Fascinating work by Flannen et al, here. Who Pays for Tariffs Along the Supply Chain? Evidence from European Wine Tariffs?
"We exploit additional detailed product-level alcohol label data for all wines sold in the U.S. to document how changes in product composition reflect an intriguing case of tariff engineering.
Because the initial tariffs only applied to wines defined by a threshold level of alcohol content (≤ 14% ABV), we document a systematic shift in new product offerings toward higher alcohol content exempt from these tariffs, as well as engineering of existing wines to modify the listed alcohol content for exemption from these tariffs"

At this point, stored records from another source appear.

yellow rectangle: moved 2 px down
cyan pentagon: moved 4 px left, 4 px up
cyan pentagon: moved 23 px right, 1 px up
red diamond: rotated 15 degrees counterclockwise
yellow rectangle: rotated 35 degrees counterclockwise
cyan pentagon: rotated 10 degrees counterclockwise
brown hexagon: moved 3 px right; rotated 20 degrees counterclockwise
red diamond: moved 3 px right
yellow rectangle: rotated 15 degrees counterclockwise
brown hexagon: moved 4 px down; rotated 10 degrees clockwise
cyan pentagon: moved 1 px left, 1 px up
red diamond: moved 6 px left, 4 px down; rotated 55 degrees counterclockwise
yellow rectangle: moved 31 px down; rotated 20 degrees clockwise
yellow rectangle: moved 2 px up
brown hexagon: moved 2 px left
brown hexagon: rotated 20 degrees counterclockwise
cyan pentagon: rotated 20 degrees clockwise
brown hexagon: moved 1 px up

They show an example of how wine was relabelled
And make the comment:
Given the speed with which we observe the tariff-engineering behavior documented in Figure 5 above, it seems unlikely that the wines changing threshold levels to avoid the higher tariff involved actual changes in alcohol content. Rather, these adjustments likely reflected changes in what was reported on wine labels. Using testing data from the Liquor Control Board of Ontario for 1992-2009, Alston, Fuller, Lapsley, Soleas and Tumber (2015) document that alcohol content was underreported on average, and that, conditional on underreporting, the true alcohol content was understated by 0.42 percentage points
A fascinating example of adjustment by non-price dimensions.